I did receive one this morning, Randall.  Fortunately, I did not open it, but 
your word to the wise is always appreciated.  Now, I should probably add it to 
my "block" list.

  Thanks.
   
  Susan
  
Randall <[EMAIL PROTECTED]> wrote:
  Anyone here get an email recently from Reunion.com, saying that someone is 
searching for you there? I recently got such an email and stupidly clicked on 
the link and registered for their free service to see who this person was (name 
was given, didn't recognize it, but thought she might be going under a married 
name I don't know). I had no intention and no knowledge, until after-the-fact, 
that apparently every email address in my Gmail address book would receive such 
an invitation, one that said I was looking for the recipient on Reunion.com! 

I called the number listed and had a long talk with a customer representative 
and her supervisor at Reunion.com, which is an actual, legitimate site, 
apparently.
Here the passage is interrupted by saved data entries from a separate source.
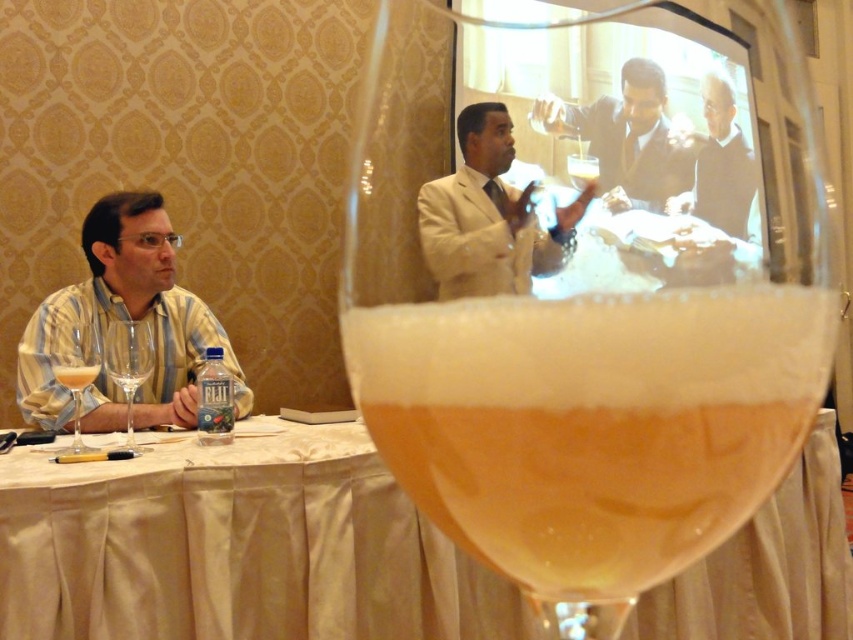 Question: Does smooth beige suit at upper center lie in front of translucent glass wine at left?

Choices:
 (A) yes
 (B) no

Answer: (A)

Question: Does white satin tablecloth at center appear under translucent glass wine at left?

Choices:
 (A) no
 (B) yes

Answer: (B)

Question: Considering the real-world distances, which object is closest to the blue plastic water at lower center?

Choices:
 (A) dark brown leather jacket at upper center
 (B) smooth beige suit at upper center
 (C) translucent glass wine at left
 (D) beige suit at center

Answer: (C)

Question: Which object appears farthest from the camera in this image?

Choices:
 (A) white satin tablecloth at center
 (B) beige suit at center
 (C) translucent glass wine at left
 (D) clear glass wine glass at left

Answer: (D)

Question: Which of the following is the farthest from the observer?

Choices:
 (A) (193, 298)
 (B) (97, 369)

Answer: (A)

Question: Does clear glass wine glass at left have a greater width compared to translucent glass wine at left?

Choices:
 (A) no
 (B) yes

Answer: (A) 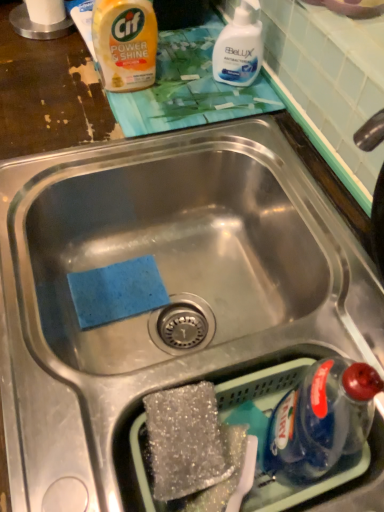 Question: Does white glossy liquid at upper center appear on the right side of yellow plastic bottle at upper left?

Choices:
 (A) yes
 (B) no

Answer: (A)

Question: From a real-world perspective, does white glossy liquid at upper center stand above yellow plastic bottle at upper left?

Choices:
 (A) yes
 (B) no

Answer: (B)

Question: Would you consider white glossy liquid at upper center to be distant from yellow plastic bottle at upper left?

Choices:
 (A) no
 (B) yes

Answer: (A)

Question: Is white glossy liquid at upper center bigger than yellow plastic bottle at upper left?

Choices:
 (A) yes
 (B) no

Answer: (B)

Question: Is white glossy liquid at upper center behind yellow plastic bottle at upper left?

Choices:
 (A) no
 (B) yes

Answer: (B)

Question: Is white glossy liquid at upper center oriented away from yellow plastic bottle at upper left?

Choices:
 (A) yes
 (B) no

Answer: (B)

Question: Considering the relative sizes of yellow plastic bottle at upper left and white glossy liquid at upper center in the image provided, is yellow plastic bottle at upper left shorter than white glossy liquid at upper center?

Choices:
 (A) yes
 (B) no

Answer: (B)

Question: Can you confirm if yellow plastic bottle at upper left is taller than white glossy liquid at upper center?

Choices:
 (A) yes
 (B) no

Answer: (A)

Question: From a real-world perspective, is yellow plastic bottle at upper left located higher than white glossy liquid at upper center?

Choices:
 (A) no
 (B) yes

Answer: (B)

Question: From the image's perspective, would you say yellow plastic bottle at upper left is positioned over white glossy liquid at upper center?

Choices:
 (A) no
 (B) yes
This was all part of a recent promotion, but the site is apparently 
set up to virtually assure that all of one's email contacts will receive such 
emails if they register, EVEN IF, as I did, one clicks on the "skip this step" 
button. The supervisor changed her story several times, but finally said 
something to the effect that if you do not affirmatively tell them NOT to 
contact everyone in your address book, they take that as an implied 
authorization for them to do so, even though obviously one would not need to 
search for anyone whose email address they already have! Needless to say, I 
communicated my displeasure about these tactics and asked that she forward my 
strong suggestion that they change these tactics, and even suggested that what 
they are doing seems legally questionable and that I might contact the
 appropriate regulatory authorities, such as the FCC. 

So I strongly encourage you to NOT click on the site in the email or visit this 
site, period. If you have already done this, they did say that the invitations 
only go out one time, and this is NOT a virus or anything that should affect 
your computer, at least from what the supervisor said, and their contact 
information is listed on the site (in Virginia). I am alerting the over a 
thousand persons in my address book about this.

I wonder whether their promotion tactics are legal. Isn't this, in effect, just 
like what a virus might do? Is this a way to legally spam people? Thinking 
about creating a website to alert people to this; maybe something like 
DONTGOTOREUNIONDOTCOM. Or are there existing watchdog sites it would be good to 
post such an alert to?

Think I've again and, hopefully, finally, learned the lesson: to NEVER click on 
a site in an email that is unsolicited and not from someone I know. Would that 
not be universally applicable, good advice for everyone?